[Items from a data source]
□ □ □
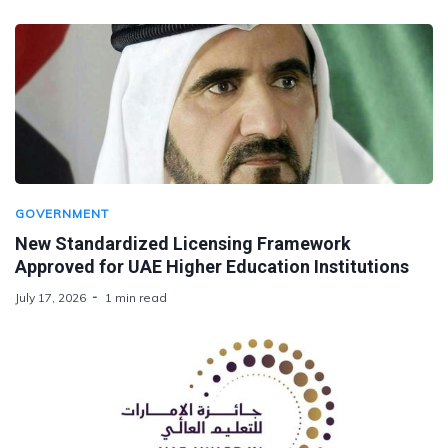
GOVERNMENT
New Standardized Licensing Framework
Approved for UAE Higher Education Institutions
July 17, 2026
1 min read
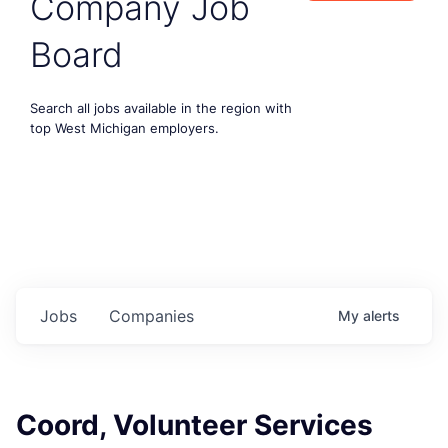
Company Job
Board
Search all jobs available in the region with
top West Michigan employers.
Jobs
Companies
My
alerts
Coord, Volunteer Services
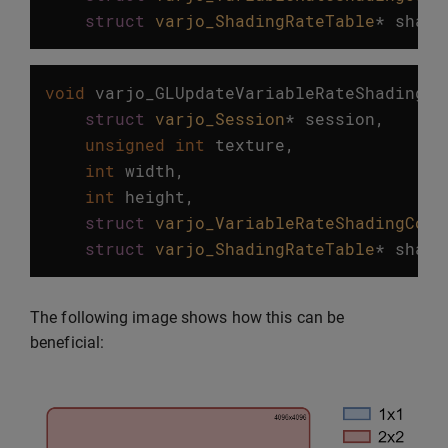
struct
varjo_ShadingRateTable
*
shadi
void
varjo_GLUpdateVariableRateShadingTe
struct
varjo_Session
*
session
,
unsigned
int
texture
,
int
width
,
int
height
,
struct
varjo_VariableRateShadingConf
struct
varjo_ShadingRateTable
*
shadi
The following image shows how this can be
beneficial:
□ □ □
Task statement => A verbatim copy of every entry above, with no pictures, is the expected output.

Answer space =>
GOVERNMENT
New Standardized Licensing Framework
Approved for UAE Higher Education Institutions
July 17, 2026
1 min read
Company Job
Board
Search all jobs available in the region with
top West Michigan employers.
Jobs
Companies
My
alerts
Coord, Volunteer Services
struct
varjo_ShadingRateTable
*
shadi
void
varjo_GLUpdateVariableRateShadingTe
struct
varjo_Session
*
session
,
unsigned
int
texture
,
int
width
,
int
height
,
struct
varjo_VariableRateShadingConf
struct
varjo_ShadingRateTable
*
shadi
The following image shows how this can be
beneficial:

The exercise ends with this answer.